▸ **EXTRACTED MATERIAL**:

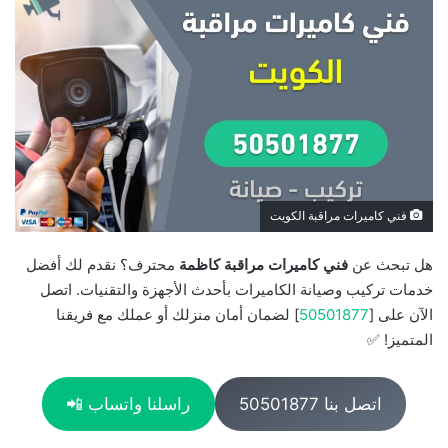
فني كاميرات مراقبة الكويت
هل تبحث عن
فني كاميرات مراقبة كاظمة
محترف؟ نقدم لك أفضل
خدمات تركيب وصيانة الكاميرات بأحدث الأجهزة والتقنيات. اتصل
الآن على [
50501877
] لضمان أمان منزلك أو عملك مع فريقنا
المتميز! ✅
اتصل بنا 50501877
راسلنا واتساب 📲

▸ **PROBLEM REQUIREMENTS**:
Copy exactly the line that contains "عملك مع فريقنا" and every line after it through the end of the entries, with nothing added.

▸ **WRITTEN SOLUTION**:
] لضمان أمان منزلك أو عملك مع فريقنا
المتميز! ✅
اتصل بنا 50501877
راسلنا واتساب 📲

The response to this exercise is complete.